At the Rocky Mountain Multiple Sclerosis Clinic neurologist John Foley checks Heidi Adams for coordination and movement. She comes in once a month for an infusion of an agent called TYSABRI.
Dr. John Foley, division chief of neurology at LDS Hospital, said, "This is the first time we've really been able to gather data of actual improvement, where people are getting better."

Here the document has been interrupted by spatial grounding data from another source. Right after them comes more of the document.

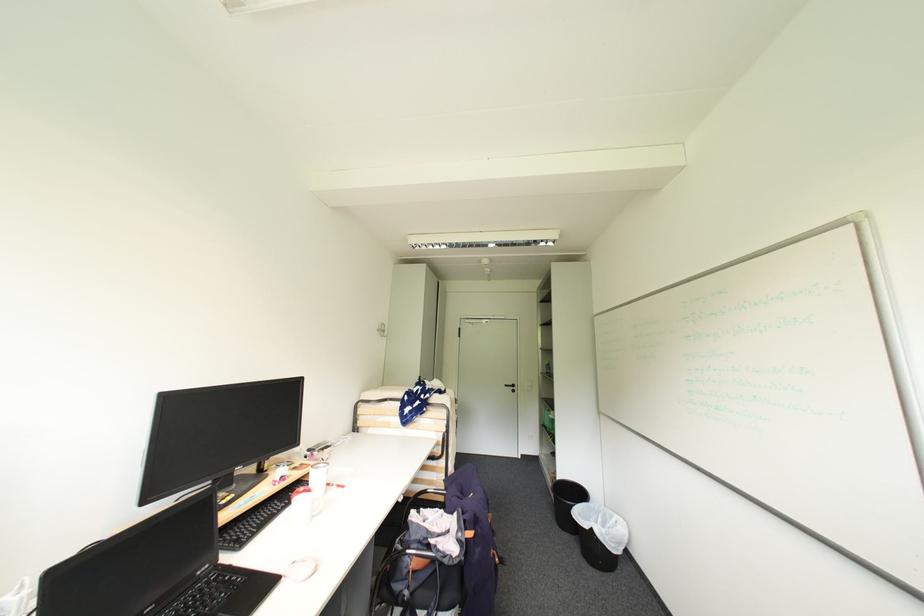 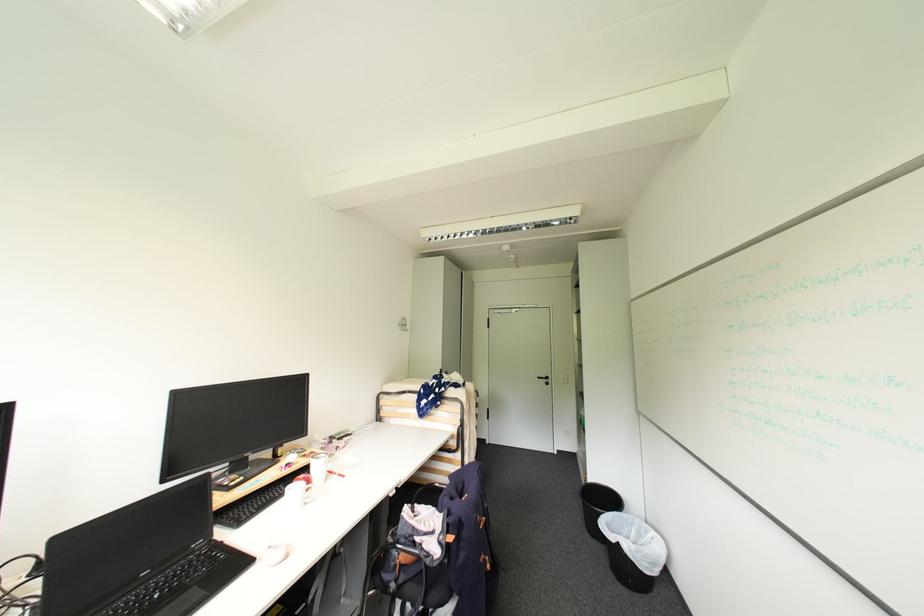 Where in the second image is the point corresponding to pixel 301 469 from the first image?

(311, 456) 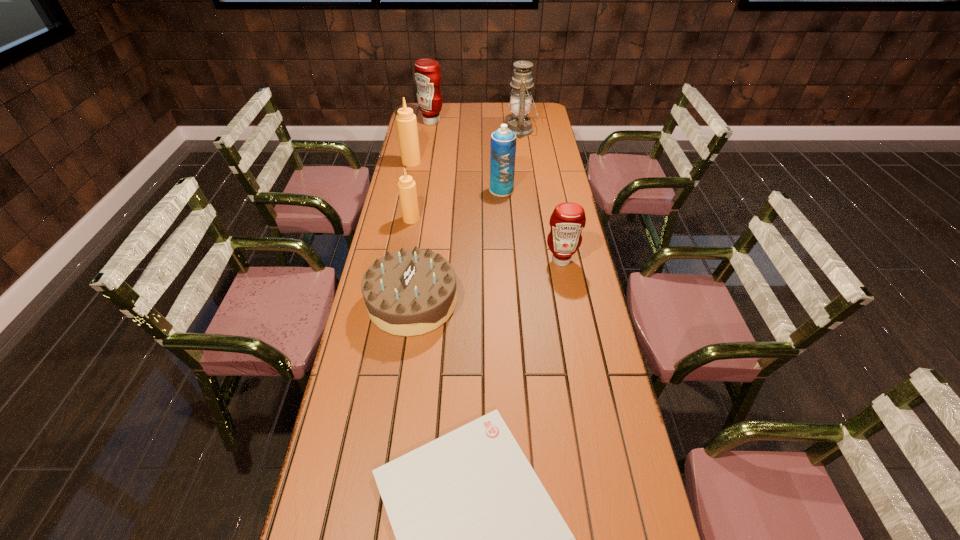 Image resolution: width=960 pixels, height=540 pixels. In order to click on vacant space that's between the birthday cake and the oil lamp in this screenshot , I will do `click(467, 216)`.

Where is `free space between the bigger tan condiment and the oil lamp`? free space between the bigger tan condiment and the oil lamp is located at coordinates (466, 146).

The image size is (960, 540). What are the coordinates of `vacant area that lies between the second farthest condiment and the seventh farthest object` in the screenshot? It's located at (412, 232).

The height and width of the screenshot is (540, 960). I want to click on object that can be found as the third closest to the shortest object, so tap(406, 186).

At what (x,y) coordinates should I click in order to perform the action: click on object that can be found as the sixth closest to the shortest object. Please return your answer as a coordinate pair (x, y). The image size is (960, 540). Looking at the image, I should click on (520, 102).

Locate an element on the screen. the third closest condiment to the seventh farthest object is located at coordinates (406, 121).

The width and height of the screenshot is (960, 540). I want to click on condiment that stands as the second closest to the fourth farthest object, so click(x=406, y=121).

Identify the location of free space that satisfies the following two spatial constraints: 1. on the front side of the sixth farthest object; 2. on the left side of the oil lamp. (539, 260).

Find the location of `free space that satisfies the following two spatial constraints: 1. on the back side of the fourth farthest object; 2. on the left side of the oil lamp`. free space that satisfies the following two spatial constraints: 1. on the back side of the fourth farthest object; 2. on the left side of the oil lamp is located at coordinates (498, 130).

The height and width of the screenshot is (540, 960). I want to click on free space that satisfies the following two spatial constraints: 1. on the front side of the left red condiment; 2. on the right side of the rightmost condiment, so [408, 260]. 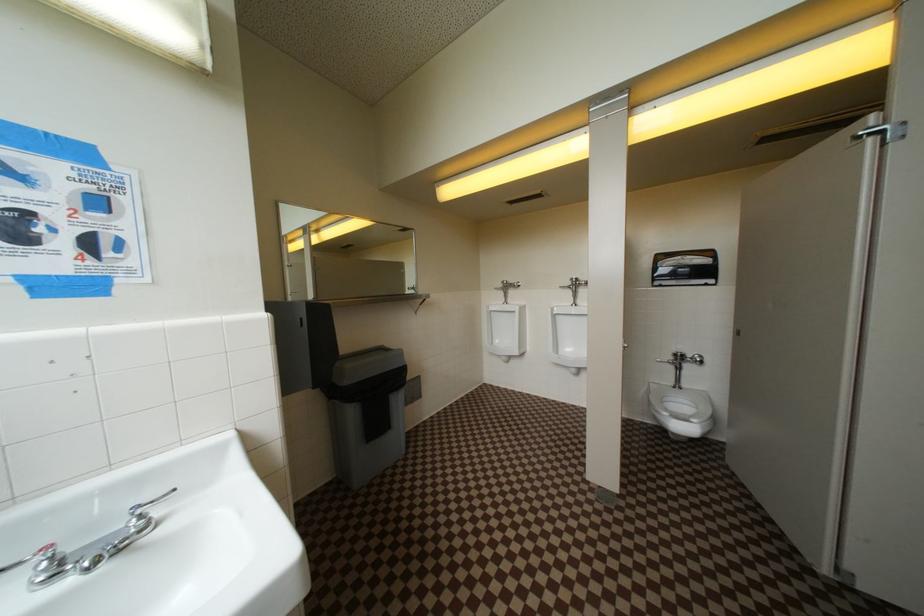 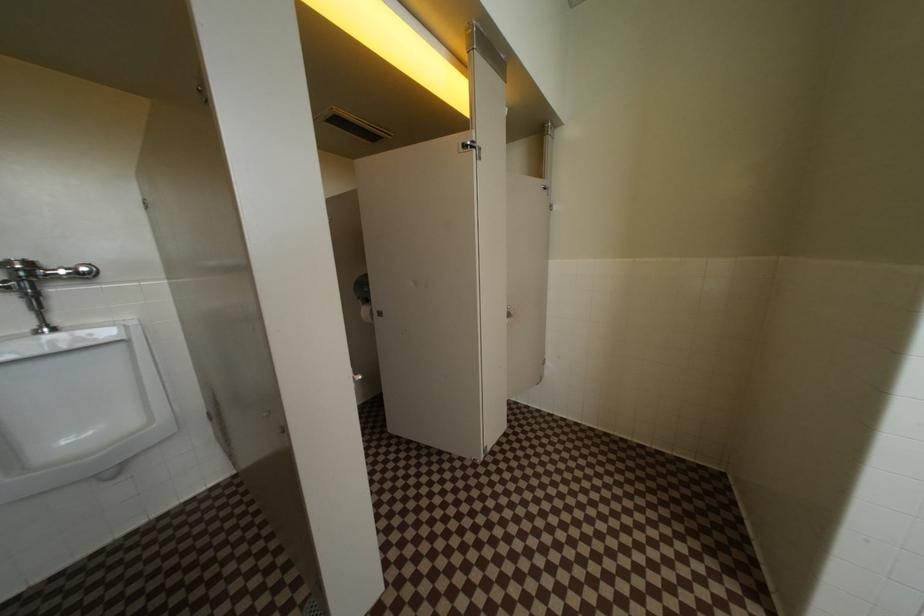 Question: The first image is from the beginning of the video and the second image is from the end. How did the camera likely rotate when shooting the video?

Choices:
 (A) Left
 (B) Right
 (C) Up
 (D) Down

Answer: (B) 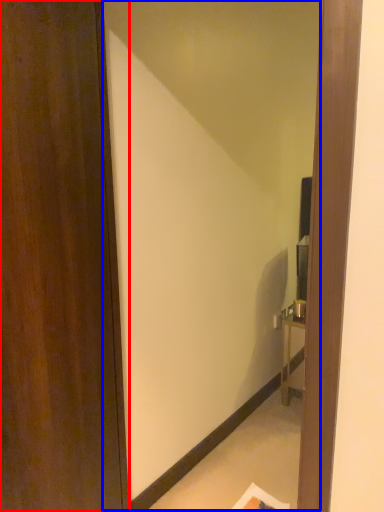 Question: Which point is closer to the camera, door (highlighted by a red box) or mirror (highlighted by a blue box)?

Choices:
 (A) door
 (B) mirror

Answer: (A) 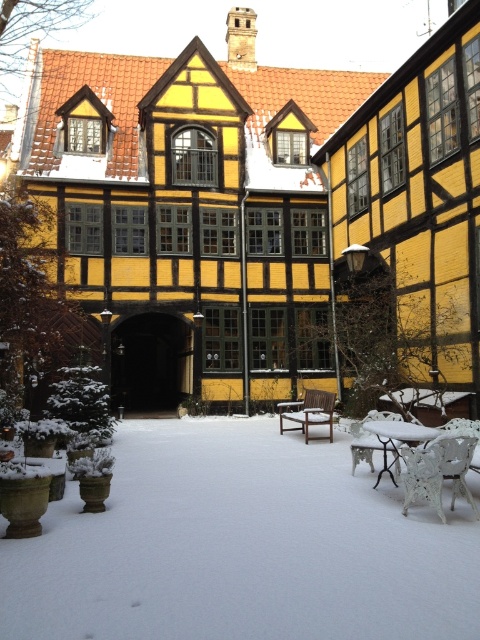 Question: Where is brown wooden chair at center located in relation to metallic silver chair at lower right in the image?

Choices:
 (A) below
 (B) above

Answer: (B)

Question: Which point is farther from the camera taking this photo?

Choices:
 (A) (289, 404)
 (B) (105, 602)
 (C) (352, 467)
 (D) (440, 490)

Answer: (A)

Question: Can you confirm if white powdery snow at lower left is thinner than metallic silver chair at lower right?

Choices:
 (A) no
 (B) yes

Answer: (A)

Question: Estimate the real-world distances between objects in this image. Which object is closer to the brown wooden chair at center?

Choices:
 (A) metallic silver chair at lower right
 (B) white powdery snow at lower left

Answer: (A)

Question: Which object appears closest to the camera in this image?

Choices:
 (A) white plastic chair at lower right
 (B) white powdery snow at lower left

Answer: (B)

Question: Is white plastic chair at lower right to the right of brown wooden chair at center from the viewer's perspective?

Choices:
 (A) yes
 (B) no

Answer: (A) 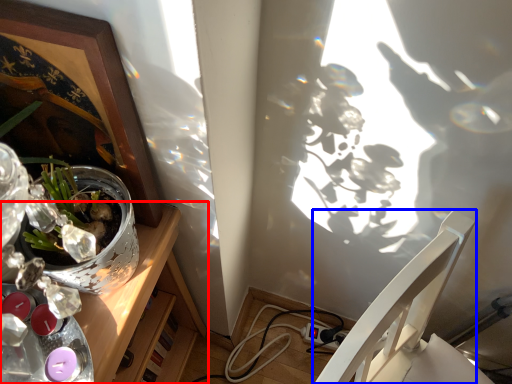 Question: Which of the following is the closest to the observer, desk (highlighted by a red box) or chair (highlighted by a blue box)?

Choices:
 (A) desk
 (B) chair

Answer: (B) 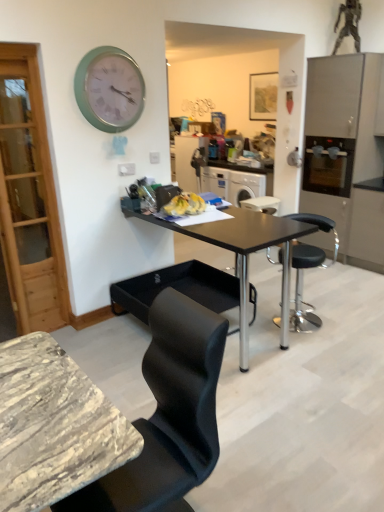 Identify the location of free space above teal metallic clock at upper left (from a real-world perspective). (107, 46). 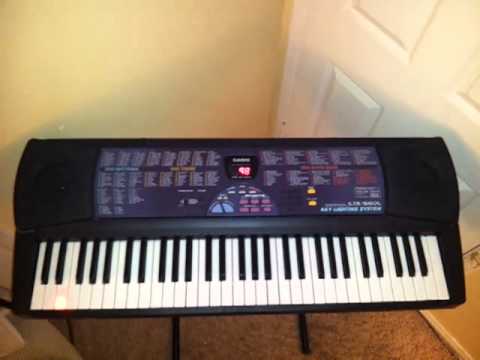 You are a GUI agent. You are given a task and a screenshot of the screen. Output one action in this format:
    pyautogui.click(x=<x>, y=<y>)
    Task: Click on the screen
    
    Given the screenshot: What is the action you would take?
    pyautogui.click(x=238, y=170) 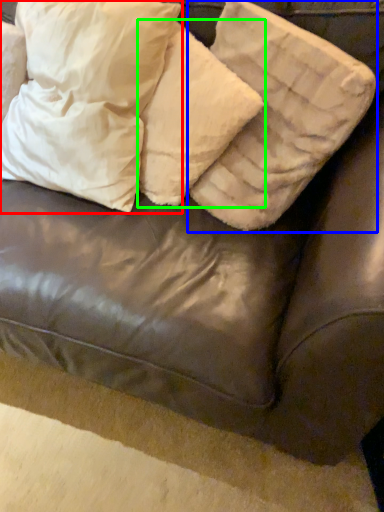 Question: Based on their relative distances, which object is farther from pillow (highlighted by a red box)? Choose from pillow (highlighted by a blue box) and pillow (highlighted by a green box).

Choices:
 (A) pillow
 (B) pillow

Answer: (A) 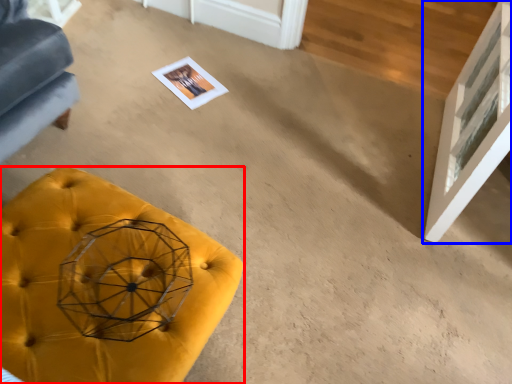 Question: Among these objects, which one is nearest to the camera, furniture (highlighted by a red box) or glass door (highlighted by a blue box)?

Choices:
 (A) furniture
 (B) glass door

Answer: (A) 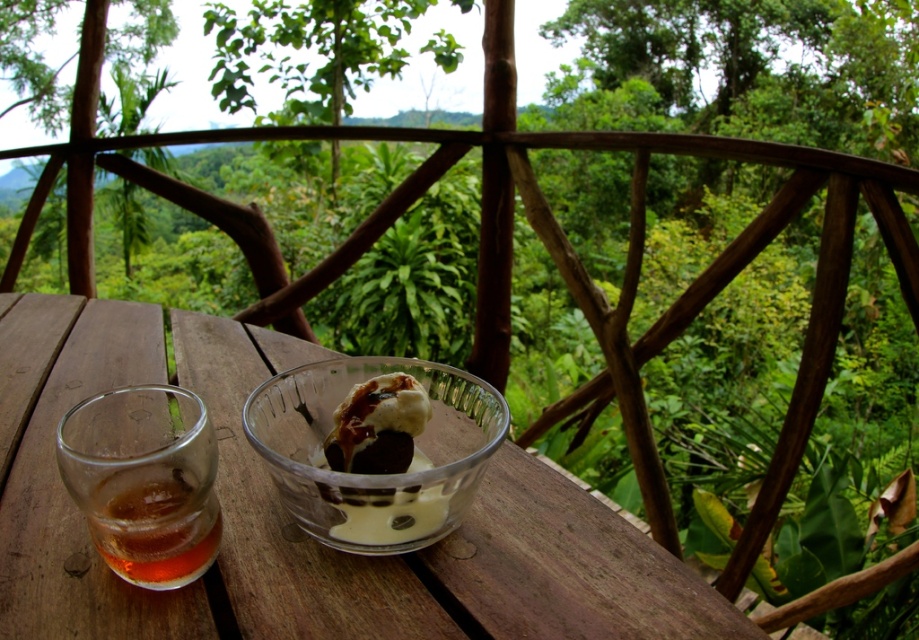 Question: Which point is closer to the camera taking this photo?

Choices:
 (A) (387, 428)
 (B) (126, 445)

Answer: (B)

Question: Does transparent glass table at center have a larger size compared to amber liquid glass at left?

Choices:
 (A) no
 (B) yes

Answer: (B)

Question: Which object is positioned farthest from the translucent glass bowl at center?

Choices:
 (A) amber liquid glass at left
 (B) transparent glass table at center

Answer: (B)

Question: Is amber liquid glass at left behind translucent glass bowl at center?

Choices:
 (A) yes
 (B) no

Answer: (B)

Question: Among these objects, which one is farthest from the camera?

Choices:
 (A) amber liquid glass at left
 (B) translucent glass bowl at center

Answer: (B)

Question: Does amber liquid glass at left appear on the left side of translucent glass bowl at center?

Choices:
 (A) yes
 (B) no

Answer: (A) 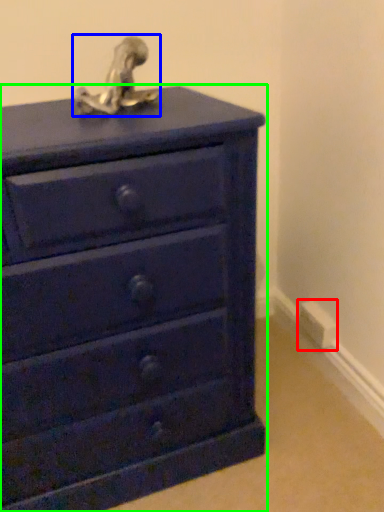 Question: Which object is positioned farthest from electric outlet (highlighted by a red box)? Select from sculpture (highlighted by a blue box) and chest of drawers (highlighted by a green box).

Choices:
 (A) sculpture
 (B) chest of drawers

Answer: (A) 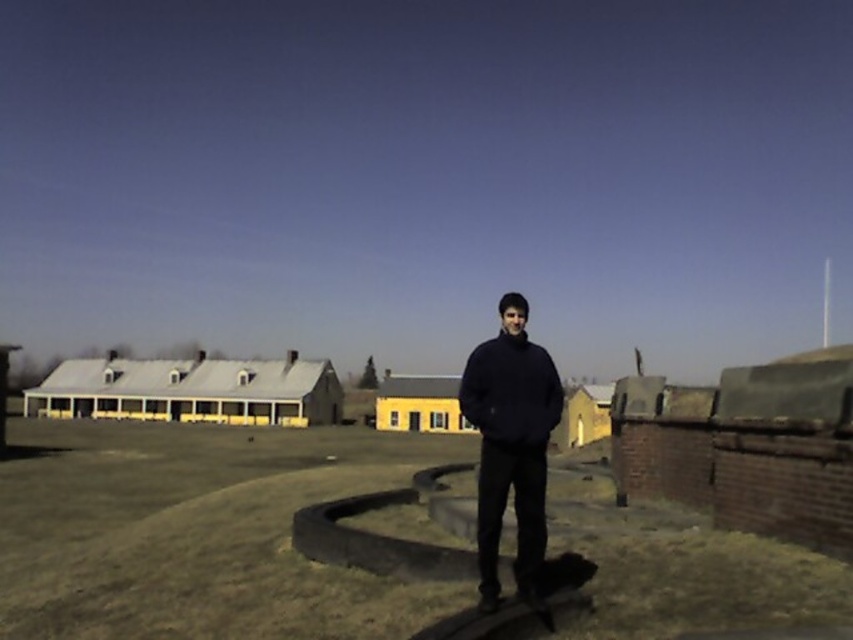 In the scene shown: You are a photographer trying to capture a photo of the two people wearing the dark blue sweater at center and the black matte sweatshirt at center. Which one should you focus on first if you want to include both in your shot without moving the camera?

The dark blue sweater at center should be focused on first since it is positioned on the left side of the black matte sweatshirt at center, allowing the photographer to frame both subjects in the shot by centering the left one first.

You are standing at the curved stone structure and want to take a photo of both point (490, 592) and point (521, 433) in the scene. Which point should you focus on first to ensure both are in the frame?

You should focus on point (490, 592) first because it is closer to you than point (521, 433). By focusing on the closer point, the depth of field may include the farther point as well, ensuring both are in the frame.

You are standing at the curved stone structure in the foreground of the image. You want to touch the point located at coordinates point (x=509, y=444). Can you reach it without moving from your current position?

The point (x=509, y=444) is on dark blue sweater at center, so yes, you can reach it without moving since it is on your own clothing. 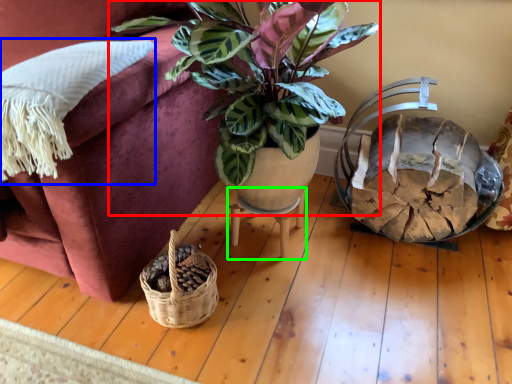 Question: Which object is positioned farthest from houseplant (highlighted by a red box)? Select from pillow (highlighted by a blue box) and table (highlighted by a green box).

Choices:
 (A) pillow
 (B) table

Answer: (B) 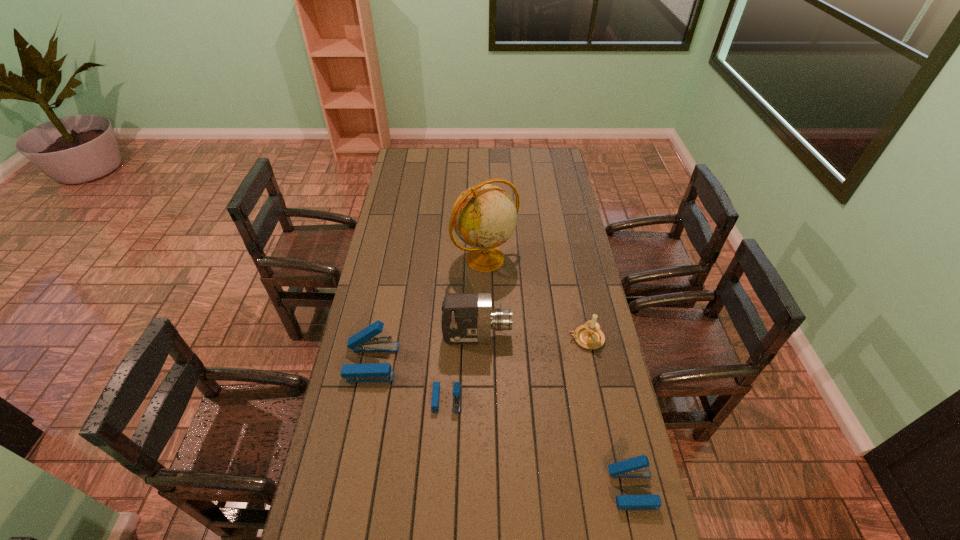 I want to click on vacant space located on the back of the leftmost object, so click(385, 296).

I want to click on free location located on the front of the second nearest object, so click(443, 471).

Where is `free spot located on the left of the nearest object`? The image size is (960, 540). free spot located on the left of the nearest object is located at coordinates (521, 489).

Find the location of a particular element. The height and width of the screenshot is (540, 960). free space located 0.080m on the left of the farthest object is located at coordinates (434, 259).

Find the location of a particular element. The height and width of the screenshot is (540, 960). free space located 0.240m at the front of the fifth shortest object, highlighting the lens is located at coordinates (576, 336).

What are the coordinates of `vacant region located with a handle on the side of the candle holder` in the screenshot? It's located at (480, 339).

Identify the location of vacant space located 0.110m with a handle on the side of the candle holder. (538, 339).

At what (x,y) coordinates should I click in order to perform the action: click on vacant position located 0.270m with a handle on the side of the candle holder. Please return your answer as a coordinate pair (x, y). This screenshot has height=540, width=960. Looking at the image, I should click on (493, 339).

Image resolution: width=960 pixels, height=540 pixels. I want to click on object that is at the near edge, so click(x=637, y=467).

The image size is (960, 540). Find the location of `object that is positioned at the left edge`. object that is positioned at the left edge is located at coordinates (364, 341). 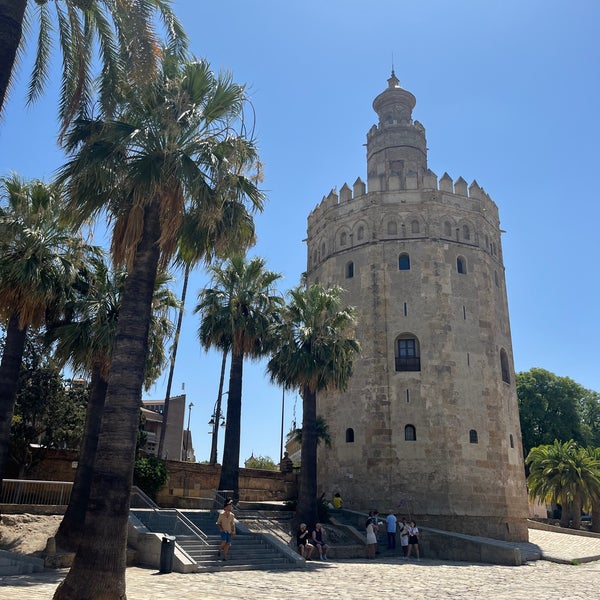 Find the location of a particular element. The width and height of the screenshot is (600, 600). stone walls is located at coordinates (185, 472), (45, 461), (271, 477). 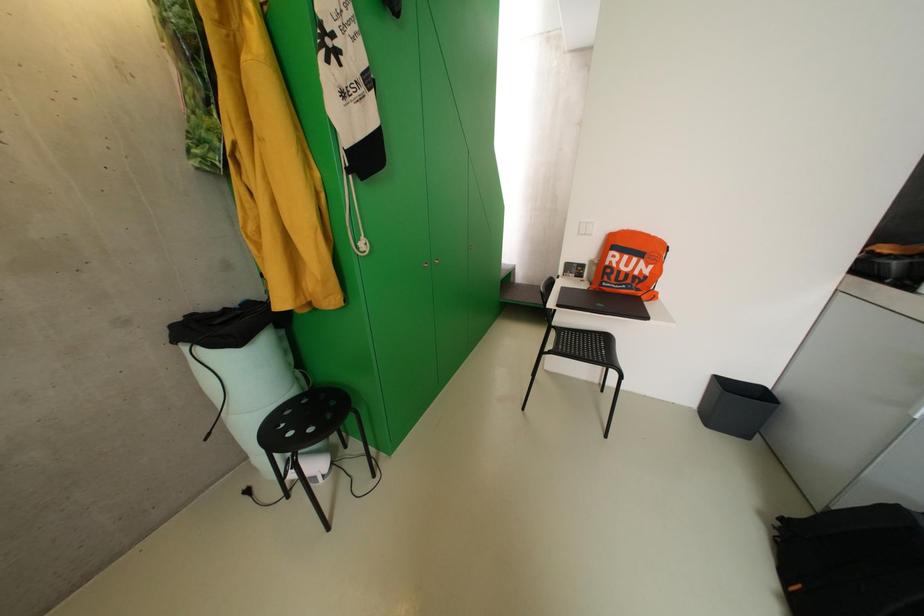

During clinical trials, physicians had hoped the monoclonal antibody would simply stabilize MS, minimizing relapses, but expectations apparently fell short of what it really can do.
"Short of being able to actually cure this disease, which I think is still fairly a long way into the future, the next best thing is to be able to put it into sort of suspended animation," Foley said.
Heidi was rapidly going downhill. With vertigo, she was spinning and falling. She was stiff with spasms in the back and legs and was ready to go on disability, but not anymore.
Now, after 37 months of infusions, Heidi is walking in a park, and you wouldn't even know she has MS.
Little dark spots where certain white blood cells at one time attacked and destroyed the sheaths around her nerves are in the past. The damage, for now, has ended.
Heidi said, "This year, I've done three half marathons, and I'm able to run four to six days a week and exercise normally, so that's really been fantastic."
Dr. Foley has close to 300 Utah MS patients on TYSABRI. Not all are doing as well as Heidi, but many are. He says other agents on the heels of this drug may hold even more promise.
TYSABRI works by keeping those white blood cells that attack nerve sheaths from entering the brain or spinal cord. The agent does not kill cells, and it is not considered an immunosuppressant drug.